EMDR therapy

What Is EMDR Therapy? Prince Harry Uses It to Cope With Anxiety

The therapy focuses on movements to make a traumatic memory less vivid and emotional

Britain's Prince Harry
KOEN VAN WEEL/AFP via Getty Images

In a conversation with Oprah Winfrey, Prince Harry opened up about the therapy he is using to treat unresolved anxiety about the death of his mother, the late Diana, Princess of Wales.

The discussion, which was shown on the Apple TV+ documentary series "The Me You Can't See," came alongside revelations about Harry's feelings towards the royal family and other comments about mental health. The Duke of Sussex said that he hoped his candid statements would help alleviate stigma around mental health struggles and treatment.

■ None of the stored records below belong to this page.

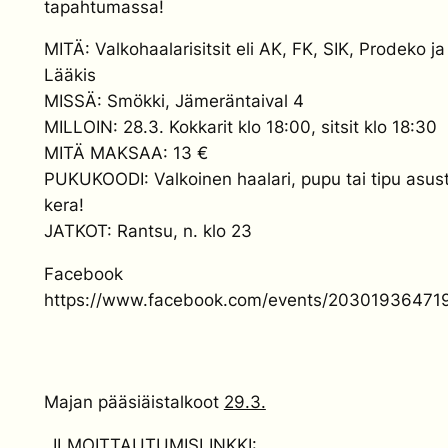
tapahtumassa!
MITÄ: Valkohaalarisitsit eli AK, FK, SIK, Prodeko ja
Lääkis
MISSÄ: Smökki, Jämeräntaival 4
MILLOIN: 28.3. Kokkarit klo 18:00, sitsit klo 18:30
MITÄ MAKSAA: 13 €
PUKUKOODI: Valkoinen haalari, pupu tai tipu asus
kera!
JATKOT: Rantsu, n. klo 23
Facebook
https://www.facebook.com/events/20301936471
Majan pääsiäistalkoot
29.3.
ILMOITTAUTUMISLINKKI: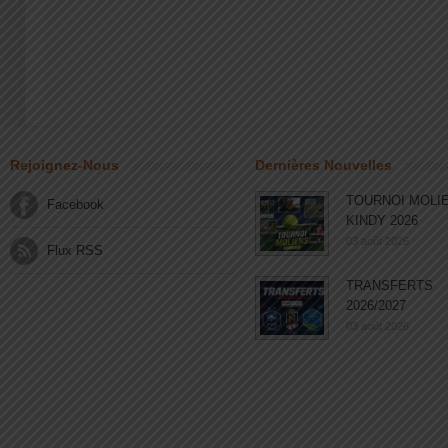
Rejoignez-Nous
Dernières Nouvelles
TOURNOI MOLI
Facebook
KINDY 2026
03 août 2026
Flux RSS
TRANSFERTS
2026/2027
03 août 2026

The third episode of the five-part series shows Harry undergoing EMDR (eye movement desensitization and reprocessing) therapy to treat his anxiety. EMDR is also used to treat things like post-traumatic stress disorder, depression and obsessive-compulsive disorder.

Dr. Vaile Wright, the senior director of the American Psychological Association, said that EMDR works by using bilateral stimulation — movements that occur in a rhythmic patten, going from left to right — like horizontal eye movements. In the series, Harry is shown tapping on his shoulders, which Wright said is also an option.

"What makes (EMDR) kind of unique is that it uses bilateral stimulation ... done in thirty-second sets while the client simultaneously is focusing on aspects of a maladaptive memory," said Wright. "The therapy really focuses on processing a memory while you're engaging in some sort of task."

Wright said that the therapy is supposed to make the traumatic memories "less vivid and emotional" and is supposed to "facilitate physiological relaxation." The treatment is also supposed to increase cognitive flexibility, and during the treatment, the client and their doctor will discuss the maladaptive memory, possible triggers and ways to deal with those triggers. Wright said that someone may pair EMDR therapy with other medication or talk therapy, depending on their situation.

Harry said that his anxiety is often triggered by his trips to London. In an interview with the Associated Press, he said he was "worried" and "afraid" when returning to London for the April funeral of his grandfather, Prince Philip.

"For most of my life I've always felt worried, concerned, a little bit tense and uptight when I fly back to the U.K., when I fly back into London," Harry said in the Apple TV+ documentary. "Of course, for me, London is a trigger, unfortunately, because of what happened to my mum and what I experienced and what I saw."

Right now, EMDR is "conditionally recommended" by the APA, but Wright said that doesn't mean there isn't evidence to support the treatment.

"About seven years ago, the APA developed a clinical practice guideline for treatments for PTSD," Wright explained. "The conditional recommendation is because, at that point in time, EMDR had just slightly less robust research support compared to some of the other treatments, like cognitive processing therapy ... A conditional recommendation isn't saying that it's not an effective treatment. It is an effective treatment, it just didn't have the same level of robust research as some of the others."

Wright said that it's likely that as the APA continues to update their guidelines, it's likely that "more research" will have come out to "add additional support."

In the series, Harry said that he hopes his focus on therapy would have made his mother proud.

"I'm living the life that she wanted to live for herself, the life that she wanted us to be able to live," he said. "Not only do I know that she's incredibly proud of me, but that she's helped me get here."